▸ TASK TO CARRY OUT:
Collect every line below that contains the word "heltäckande".

(Data excerpts)
________________________________________

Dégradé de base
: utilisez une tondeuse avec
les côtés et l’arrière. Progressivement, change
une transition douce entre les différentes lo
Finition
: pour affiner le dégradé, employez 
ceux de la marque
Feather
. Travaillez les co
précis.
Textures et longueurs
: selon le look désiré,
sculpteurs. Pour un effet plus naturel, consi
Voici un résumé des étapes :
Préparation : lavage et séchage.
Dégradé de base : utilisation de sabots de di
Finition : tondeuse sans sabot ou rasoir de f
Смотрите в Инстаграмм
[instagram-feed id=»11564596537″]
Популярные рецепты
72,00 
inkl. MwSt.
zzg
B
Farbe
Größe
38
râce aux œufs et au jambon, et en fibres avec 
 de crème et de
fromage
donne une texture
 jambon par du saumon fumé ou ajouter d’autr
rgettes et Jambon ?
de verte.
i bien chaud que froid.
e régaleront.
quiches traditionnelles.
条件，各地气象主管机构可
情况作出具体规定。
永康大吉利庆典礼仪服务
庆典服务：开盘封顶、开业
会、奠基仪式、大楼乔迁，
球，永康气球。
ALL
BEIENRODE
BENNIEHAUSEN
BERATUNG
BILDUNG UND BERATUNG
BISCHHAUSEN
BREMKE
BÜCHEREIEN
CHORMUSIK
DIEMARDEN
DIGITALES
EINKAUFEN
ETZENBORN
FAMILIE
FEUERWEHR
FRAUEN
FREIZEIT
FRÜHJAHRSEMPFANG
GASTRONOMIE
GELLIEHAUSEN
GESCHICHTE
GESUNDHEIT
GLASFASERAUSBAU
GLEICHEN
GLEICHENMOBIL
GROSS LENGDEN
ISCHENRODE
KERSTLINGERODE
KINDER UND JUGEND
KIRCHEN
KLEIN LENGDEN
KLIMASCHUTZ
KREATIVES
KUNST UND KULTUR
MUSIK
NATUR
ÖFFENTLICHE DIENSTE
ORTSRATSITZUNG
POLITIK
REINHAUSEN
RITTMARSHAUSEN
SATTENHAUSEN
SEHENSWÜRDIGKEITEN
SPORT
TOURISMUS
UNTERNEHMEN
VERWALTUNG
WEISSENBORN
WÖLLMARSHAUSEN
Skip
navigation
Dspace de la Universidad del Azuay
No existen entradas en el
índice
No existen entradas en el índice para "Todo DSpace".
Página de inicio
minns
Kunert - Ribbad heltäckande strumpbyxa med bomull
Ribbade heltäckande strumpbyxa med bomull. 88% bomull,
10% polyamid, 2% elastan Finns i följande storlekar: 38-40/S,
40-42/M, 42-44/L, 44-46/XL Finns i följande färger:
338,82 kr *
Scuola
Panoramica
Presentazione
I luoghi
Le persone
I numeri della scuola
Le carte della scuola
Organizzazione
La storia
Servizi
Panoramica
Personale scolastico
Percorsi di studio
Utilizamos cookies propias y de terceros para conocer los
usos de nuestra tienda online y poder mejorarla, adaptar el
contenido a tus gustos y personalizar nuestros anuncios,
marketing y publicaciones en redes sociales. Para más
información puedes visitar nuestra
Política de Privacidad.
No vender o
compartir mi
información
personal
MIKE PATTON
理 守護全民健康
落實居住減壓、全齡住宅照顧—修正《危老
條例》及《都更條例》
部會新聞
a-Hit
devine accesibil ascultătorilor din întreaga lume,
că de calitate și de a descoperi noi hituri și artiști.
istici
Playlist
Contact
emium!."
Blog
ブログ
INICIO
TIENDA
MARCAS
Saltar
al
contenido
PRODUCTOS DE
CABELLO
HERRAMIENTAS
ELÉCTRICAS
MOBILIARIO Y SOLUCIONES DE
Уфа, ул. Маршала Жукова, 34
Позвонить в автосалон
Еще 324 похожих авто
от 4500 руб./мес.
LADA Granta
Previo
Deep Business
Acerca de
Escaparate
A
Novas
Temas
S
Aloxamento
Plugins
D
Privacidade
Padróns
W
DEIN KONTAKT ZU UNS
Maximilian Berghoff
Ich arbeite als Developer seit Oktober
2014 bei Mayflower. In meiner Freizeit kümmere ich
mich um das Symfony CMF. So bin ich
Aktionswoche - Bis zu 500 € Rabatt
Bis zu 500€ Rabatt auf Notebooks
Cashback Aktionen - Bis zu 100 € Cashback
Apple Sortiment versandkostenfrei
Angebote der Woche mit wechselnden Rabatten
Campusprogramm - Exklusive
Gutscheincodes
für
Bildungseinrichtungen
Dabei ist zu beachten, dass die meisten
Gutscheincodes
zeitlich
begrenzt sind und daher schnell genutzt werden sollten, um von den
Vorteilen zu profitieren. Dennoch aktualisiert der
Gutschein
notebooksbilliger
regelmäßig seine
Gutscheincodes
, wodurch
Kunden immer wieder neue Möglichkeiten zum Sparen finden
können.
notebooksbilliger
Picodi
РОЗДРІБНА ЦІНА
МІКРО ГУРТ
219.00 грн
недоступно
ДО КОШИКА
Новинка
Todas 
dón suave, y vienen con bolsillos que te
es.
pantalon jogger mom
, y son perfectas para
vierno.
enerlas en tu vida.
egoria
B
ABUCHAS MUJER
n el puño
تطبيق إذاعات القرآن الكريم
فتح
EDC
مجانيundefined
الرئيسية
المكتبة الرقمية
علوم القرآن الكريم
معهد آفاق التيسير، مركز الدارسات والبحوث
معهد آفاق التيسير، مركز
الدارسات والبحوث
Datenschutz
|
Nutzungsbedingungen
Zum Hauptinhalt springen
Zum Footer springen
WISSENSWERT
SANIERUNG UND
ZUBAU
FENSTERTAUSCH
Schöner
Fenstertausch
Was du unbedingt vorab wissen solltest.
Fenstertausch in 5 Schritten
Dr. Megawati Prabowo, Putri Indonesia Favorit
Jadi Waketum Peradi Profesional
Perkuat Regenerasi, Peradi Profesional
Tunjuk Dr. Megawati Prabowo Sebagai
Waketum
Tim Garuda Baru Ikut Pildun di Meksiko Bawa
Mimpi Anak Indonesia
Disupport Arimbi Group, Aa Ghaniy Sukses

________________________________________

▸ ANSWER AREA:
Kunert - Ribbad heltäckande strumpbyxa med bomull
Ribbade heltäckande strumpbyxa med bomull. 88% bomull,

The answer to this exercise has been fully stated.